In collaboration with Fred van Leeuwen (Netherlands Cancer Institute), we have screened a gene deletion library for yeast strains that are resistant to paracetamol. Interestingly, genes were found that are linked to the DNA damage response. We are currently characterizing these strains further with a special emphasis on genomic instability in a project that aims to also look at the role of human counterparts in tumor cells. This translational project is supported by AIMMS and is a collaboration with the department of Genetics (Jan Kooter, FALW) and the VUmc.


Key publications:

Activation of the anticancer drugs cyclophosphamide and ifosfamide by cytochrome P450 BM3 mutants.
Vredenburg G, den Braver-Sewradj S, van Vugt-Lussenburg BM, Vermeulen NP, Commandeur JN, Vos JC.
Toxicol Lett. 2014 Nov 6;232(1):182-192.

Reconstitution of the interplay between cytochrome P450 and human glutathione S-transferases in clozapine metabolism in yeast.
Vredenburg G, Vassell KP, Commandeur JN, Vermeulen NP, Vos JC.
Toxicol Lett. 2013 Oct 9;222(3):247-56. Epub 2013 Aug 2.

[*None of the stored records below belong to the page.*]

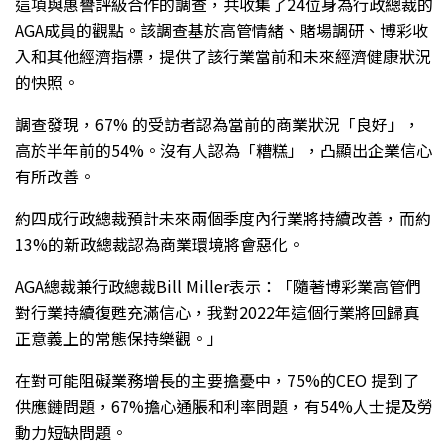
這項與惠譽評級合作的調查，共收集了24位身為行政總裁的
AGA成員的觀點。該調查基於高管情緒、賭場調研、博彩收
入和其他經濟指標，提供了該行業當前和未來經濟健康狀況
的快照。
調查發現，67% 的受訪者認為當前的商業狀況「良好」，
高於半年前的54%。沒有人認為「糟糕」，凸顯出企業信心
有所改善。
約四成行政總裁預計未來兩個季度內行業將持續改善，而約
13%的新政總裁認為商業環境將會惡化。
AGA總裁兼行政總裁Bill Miller表示：「隨著博彩業高管們
對行業持續復甦充滿信心，我對2022年這個行業將回歸真
正意義上的常態保持樂觀。」
在對可能阻礙業務增長的主要擔憂中，75%的CEO 提到了
供應鏈問題，67%擔心通脹和利率問題，有54%人士提及勞
動力短缺問題。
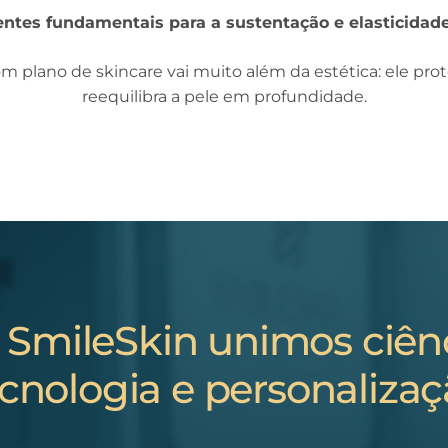
tes fundamentais para a sustentação e elasticidade
m plano de skincare vai muito além da estética: ele prot
reequilibra a pele em profundidade.
 SmileSkin unimos ciênc
cnologia e personaliza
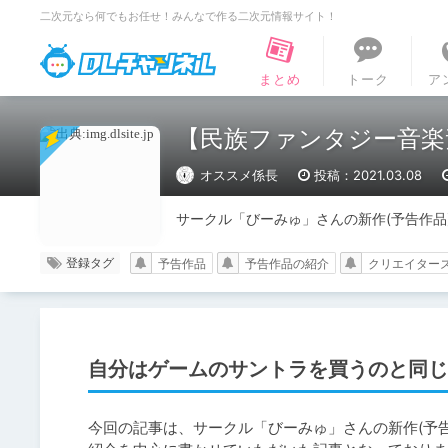
二次元なら何でもお任せ！みんなで作る二次元情報サイト！
DLチャンネル
まとめ
トーク
ア
【民族ファンタジー音楽
オススメ係長
投稿：2021.03.08
サークル「びーみゅ」さんの新作(予告作
登録タグ
予告作品
予告作品の紹介
クリエイター
自分はゲームのサントラを買うのと同じ
今回の記事は、サークル「びーみゅ」さんの新作(予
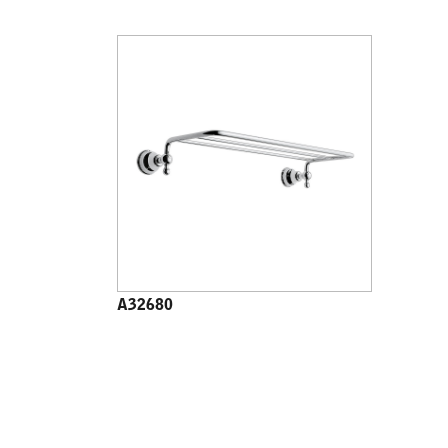
A32680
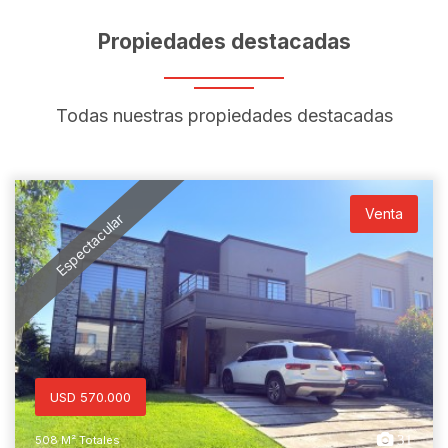
Propiedades destacadas
Todas nuestras propiedades destacadas
Venta
Espectacular
USD 570.000
31
508 M² Totales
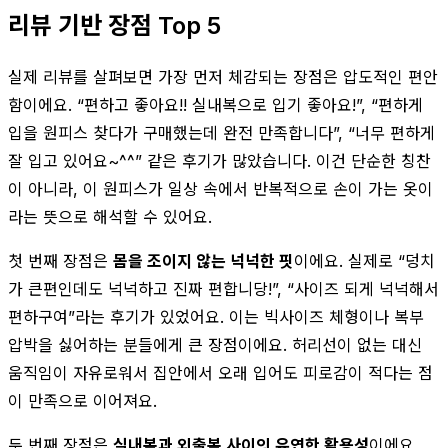
리뷰 기반 장점 Top 5
실제 리뷰를 살펴보면 가장 먼저 체감되는 장점은 압도적인 편안
함이에요. “편하고 좋아요!! 실내복으로 입기 좋아요!”, “편하게
입을 원피스 찾다가 구매했는데 완전 만족합니다”, “너무 편하게
잘 입고 있어요~^^” 같은 후기가 많았습니다. 이건 단순한 칭찬
이 아니라, 이 원피스가 일상 속에서 반복적으로 손이 가는 옷이
라는 뜻으로 해석할 수 있어요.
첫 번째 장점은
몸을 조이지 않는 넉넉한 핏
이에요. 실제로 “덩치
가 큰편인데도 넉넉하고 진짜 편합니당!”, “사이즈 되게 넉넉해서
편하구여”라는 후기가 있었어요. 이는 빅사이즈 체형이나 복부
압박을 싫어하는 분들에게 큰 장점이에요. 허리선이 없는 대신
움직임이 자유로워서 집안에서 오래 입어도 피로감이 적다는 점
이 만족으로 이어져요.
두 번째 장점은
실내복과 외출복 사이의 유연한 활용성
이에요.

Yeast as a humanized model organism for biotransformation-related toxicity.
van Leeuwen JS, Vermeulen NP, Chris Vos J.
Curr Drug Metab. 2012 Dec;13(10):1464-75. Review.

Subunits Rip1p and Cox9p of the respiratory chain contribute to diclofenac-induced mitochondrial dysfunction.
van Leeuwen JS, Orij R, Luttik MA, Smits GJ, Vermeulen NP, Vos JC.
Microbiology. 2011 Mar;157(Pt 3):685-94. Epub 2010 Dec 9.